#### TASK PROMPT:
Find the string "Libyans" in the records and copy each line where it occurs.

Saved data entries:

□ □ □ □

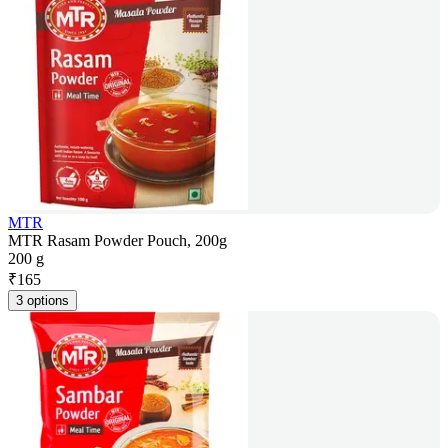
MTR
MTR Rasam Powder Pouch, 200g
200 g
₹
165
3 options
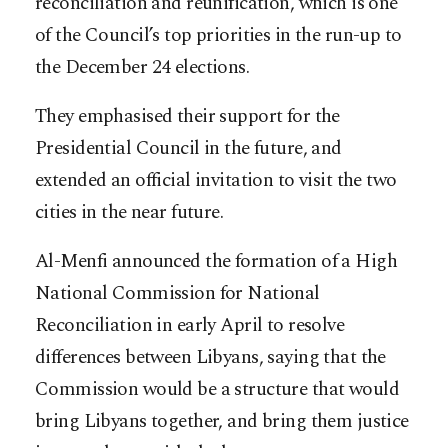
reconciliation and reunification, which is one
of the Council’s top priorities in the run-up to
the December 24 elections.
They emphasised their support for the
Presidential Council in the future, and
extended an official invitation to visit the two
cities in the near future.
Al-Menfi announced the formation of a High
National Commission for National
Reconciliation in early April to resolve
differences between Libyans, saying that the
Commission would be a structure that would
bring Libyans together, and bring them justice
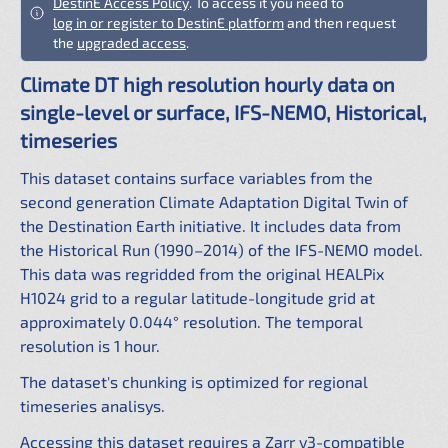
DestinE Access Policy
. To access it you need to
log in or register to DestinE platform
and then request
the
upgraded access
.
Climate DT high resolution hourly data on
single-level or surface, IFS-NEMO, Historical,
timeseries
This dataset contains surface variables from the
second generation Climate Adaptation Digital Twin of
the Destination Earth initiative. It includes data from
the Historical Run (1990–2014) of the IFS-NEMO model.
This data was regridded from the original HEALPix
H1024 grid to a regular latitude-longitude grid at
approximately 0.044° resolution. The temporal
resolution is 1 hour.
The dataset's chunking is optimized for regional
timeseries analisys.
Accessing this dataset requires a Zarr v3-compatible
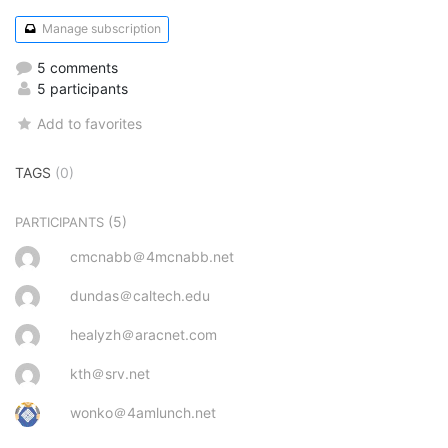
Manage subscription
5 comments
5 participants
Add to favorites
TAGS
(0)
(5)
PARTICIPANTS
cmcnabb＠4mcnabb.net
dundas＠caltech.edu
healyzh＠aracnet.com
kth＠srv.net
wonko＠4amlunch.net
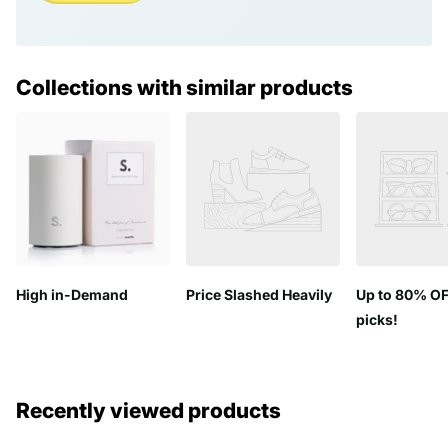
Collections with similar products
High in-Demand
Price Slashed Heavily
Up to 80% OF
picks!
Recently viewed products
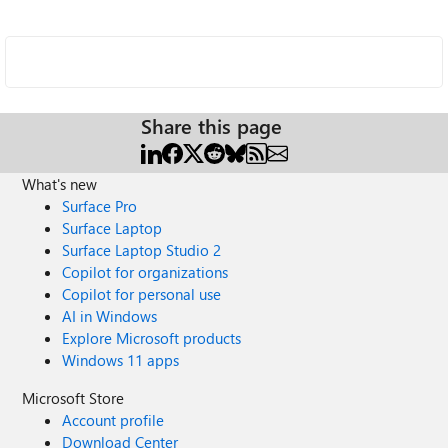
Share this page
What's new
Surface Pro
Surface Laptop
Surface Laptop Studio 2
Copilot for organizations
Copilot for personal use
AI in Windows
Explore Microsoft products
Windows 11 apps
Microsoft Store
Account profile
Download Center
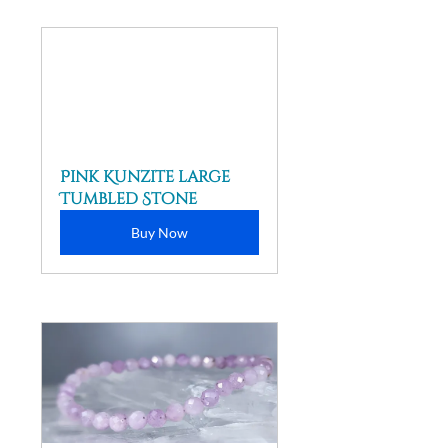
Pink Kunzite large 
Tumbled Stone
Buy Now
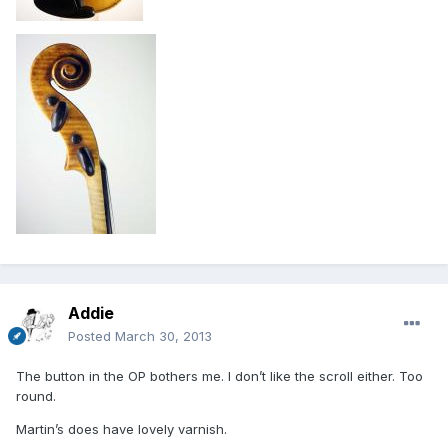
Addie
Posted
March 30, 2013
The button in the OP bothers me. I don’t like the scroll either. Too
round.
Martin’s does have lovely varnish.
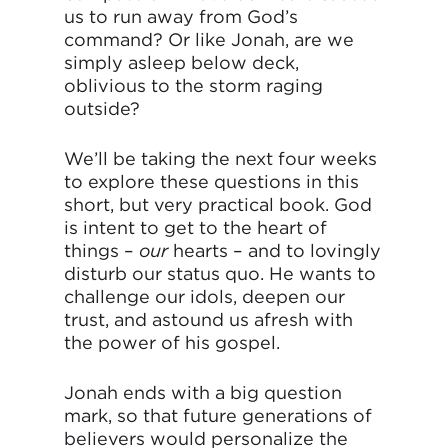
us to run away from God’s
command? Or like Jonah, are we
simply asleep below deck,
oblivious to the storm raging
outside?
We’ll be taking the next four weeks
to explore these questions in this
short, but very practical book. God
is intent to get to the heart of
things –
our
hearts – and to lovingly
disturb our status quo. He wants to
challenge our idols, deepen our
trust, and astound us afresh with
the power of his gospel.
Jonah ends with a big question
mark, so that future generations of
believers would personalize the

□ □ □ □

#### TASK ANSWER:
differences between Libyans, saying that the
bring Libyans together, and bring them justice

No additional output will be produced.